48 | It is then split into `N` chunks based on the value of `--parallel` (10 by default).
49 | Each "chunk" of files is then passed to parallel `rsync` process.
50 | 
51 | To ensure a more balanced distribution of files among chunks, files are sorted by decreasing filesize and then assigned to the chunk with the least data to process.
52 | This ensures that chunks are of approximately the same size and have the same number of files to process.
53 | Thus parallel `rsync` processes will complete at around the same time.
54 | 


--------------------------------------------------------------------------------
/prsync:
--------------------------------------------------------------------------------
  1 | #!/bin/bash
  2 | set -e
  3 | # Inspired by https://gist.github.com/akorn/644855ddaa8065f564be
  4 | 
  5 | # Usage:
  6 | #   rsync_parallel.sh [--parallel=N] [rsync args...]
  7 | # 
  8 | # Options:
  9 | #   --parallel=N	Use N parallel processes for transfer. Default is to use all available processors (`nproc`) or fail back to 10.
 10 | #
 11 | # Notes:
 12 | #   * Requires GNU Parallel
 13 | #   * Use with ssh-keys. Lots of password prompts will get very annoying.
 14 | #   * Does an itemize-changes first, then chunks the resulting file list and launches N parallel
 15 | #     rsyncs to transfer a chunk each.
 16 | #   * be a little careful with the options you pass through to rsync. Normal ones will work, you 
 17 | #     might want to test weird options upfront.
 18 | #
 19 | 
 20 | # Define colours for STDERR text
 21 | RED='\033[0;31m'
 22 | ORANGE='\033[0;33m'
 23 | GREEN='\033[0;32m'
 24 | NC='\033[0m' # No Color
 25 | 
 26 | if ! command -v parallel &> /dev/null
 27 | then
 28 |   echo -e "${RED}parallel could not be found${NC}"
 29 |   exit
 30 | fi
 31 | 
 32 | if [[ "$1" == --parallel=* ]]; then
 33 |   PARALLEL_RSYNC="${1##*=}"
 34 |   shift
 35 | else
 36 |   PARALLEL_RSYNC=$(nproc 2> /dev/null || echo 10)
 37 | fi
 38 | echo -e "${GREEN}INFO: Using up to ${PARALLEL_RSYNC} processes for transfer ...${NC}"
 39 | 
 40 | TMPDIR=$(mktemp -d)
 41 | trap 'rm -rf "${TMPDIR}"' EXIT
 42 | 
 43 | echo -e "${GREEN}INFO: Determining file list for transfer ...${NC}"

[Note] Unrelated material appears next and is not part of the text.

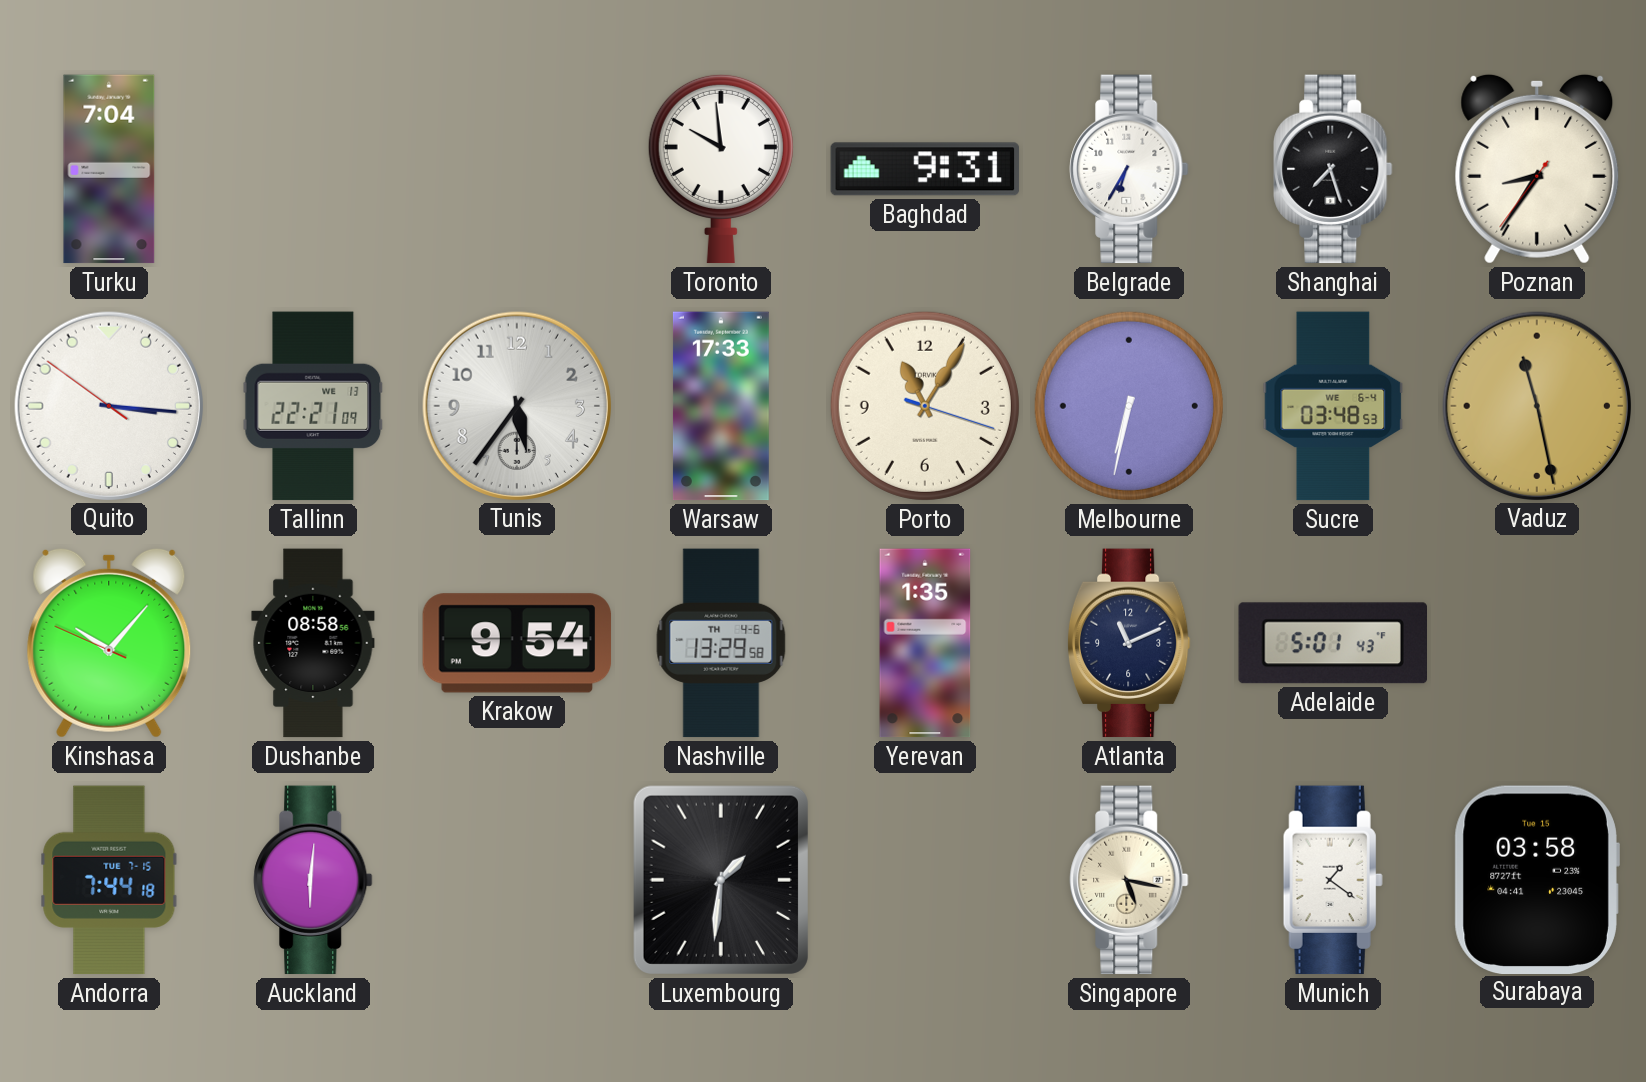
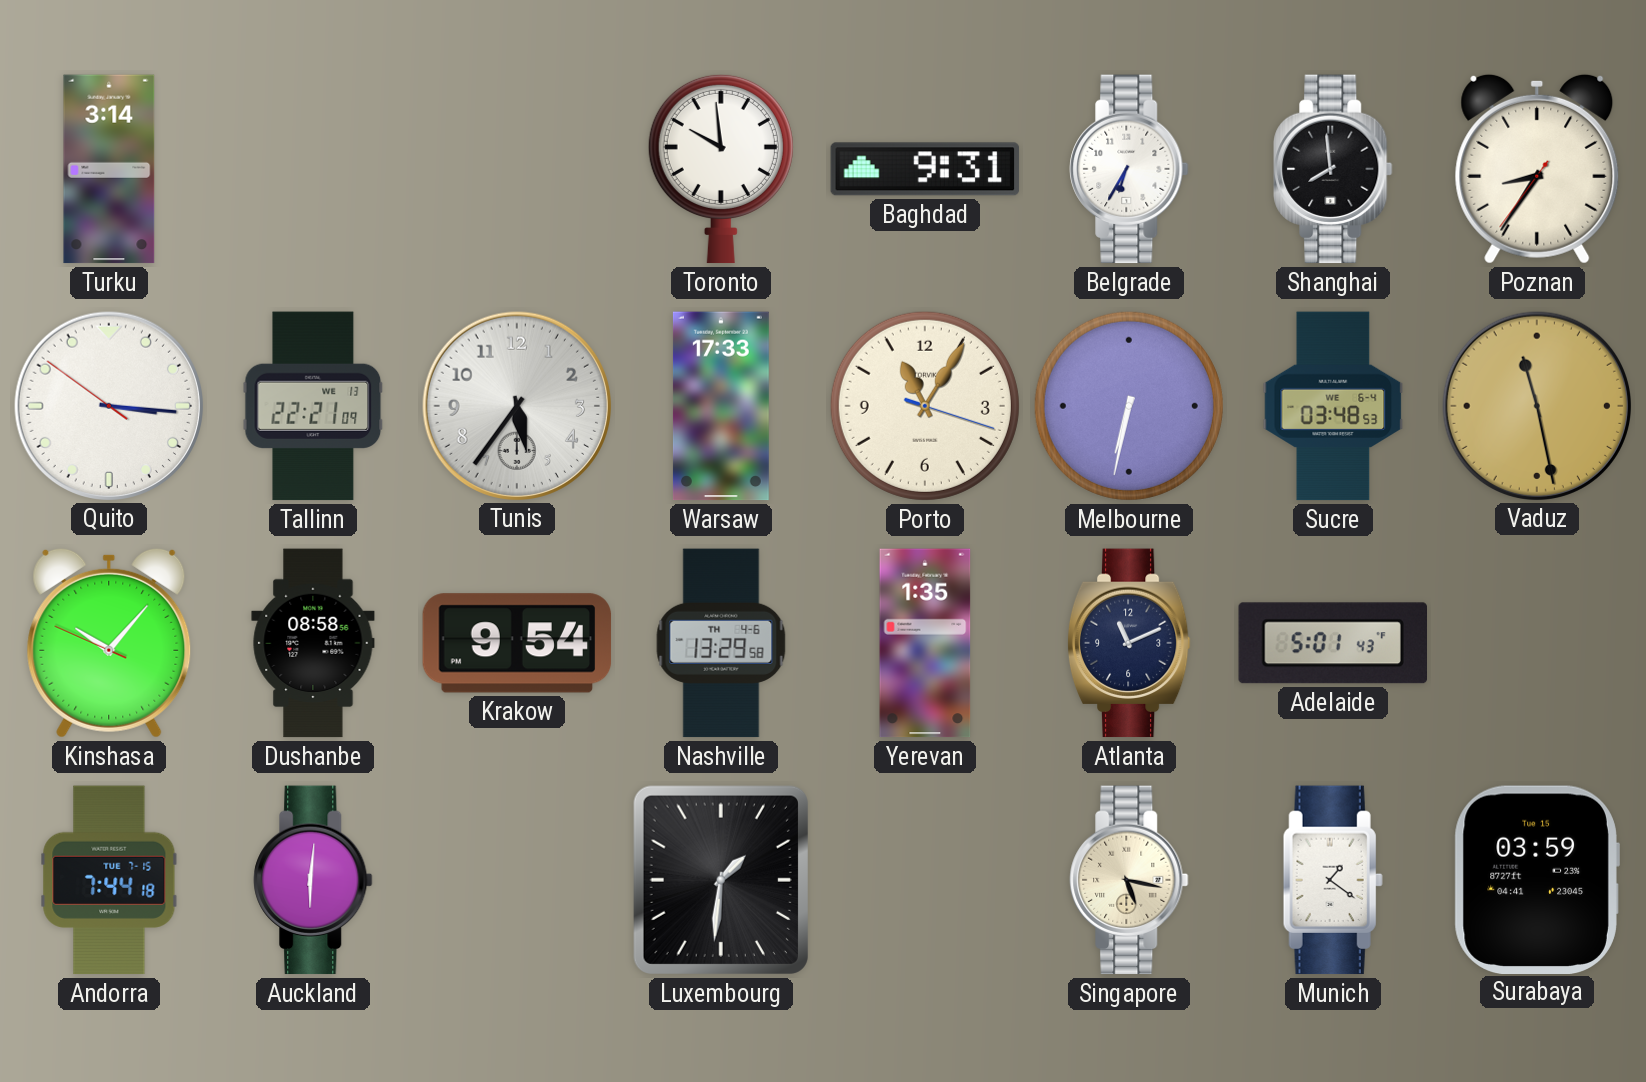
Turku: 7:04 -> 3:14
Shanghai: 7:27 -> 7:59
Surabaya: 03:58 -> 03:59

 44 | # sorted by size (descending)
 45 | rsync "$@" --out-format="%l %n" --no-v --dry-run 2> /dev/null \
 46 |   | grep -v "sending incremental file list" \
 47 |   | sort --numeric-sort --reverse \
 48 |   > "${TMPDIR}/files.all"
 49 | 
 50 | # check for nothing-to-do
 51 | TOTAL_FILES=$(wc -l < "${TMPDIR}/files.all")
 52 | TOTAL_SIZE=$(awk '{ts+=$1}END{printf "%.0f", ts}' < "${TMPDIR}/files.all")
 53 | echo -e "${GREEN}INFO: ${TOTAL_FILES} ($(( TOTAL_SIZE/1024**2 )) MB) files to transfer.${NC}"
 54 | if [ "${TOTAL_FILES}" -eq "0" ]; then
 55 |   echo -e "${ORANGE}WARN: Nothing to transfer :)${NC}"
 56 |   exit 0
 57 | fi
 58 | 
 59 | function array_min {
 60 |   ARR=("$@")
 61 | 
 62 |   # Default index for min value
 63 |   min_i=0
 64 | 
 65 |   # Default min value
 66 |   min_v=${ARR[$min_i]}
 67 | 
 68 |   for i in "${!ARR[@]}"; do
 69 |     v="${ARR[$i]}"
 70 | 
 71 |     (( v < min_v )) && min_v=${v} && min_i=${i}
 72 |   done
 73 | 
 74 |   MIN_I="${min_i}"
 75 |   #echo "${min_i}"
 76 | }
 77 | 
 78 | echo -e "${GREEN}INFO: Distributing files among chunks ...${NC}"
 79 | # declare chunk-size array
 80 | for ((I = 0 ; I < PARALLEL_RSYNC ; I++ )); do
 81 |   CHUNKS["${I}"]=0 
 82 | done
 83 | 
 84 | # add each file to the emptiest chunk, so they're as balanced by size as possible
 85 | PROGRESS=0
 86 | SECONDS=0
 87 | while read -r FSIZE FPATH; do
 88 |   PROGRESS=$((PROGRESS+1))
 89 | 
 90 |   array_min "${CHUNKS[@]}"
 91 |   #MIN_I=$(array_min ${CHUNKS[@]})
 92 | 
 93 |   CHUNKS[MIN_I]=$(( CHUNKS[MIN_I] + FSIZE ))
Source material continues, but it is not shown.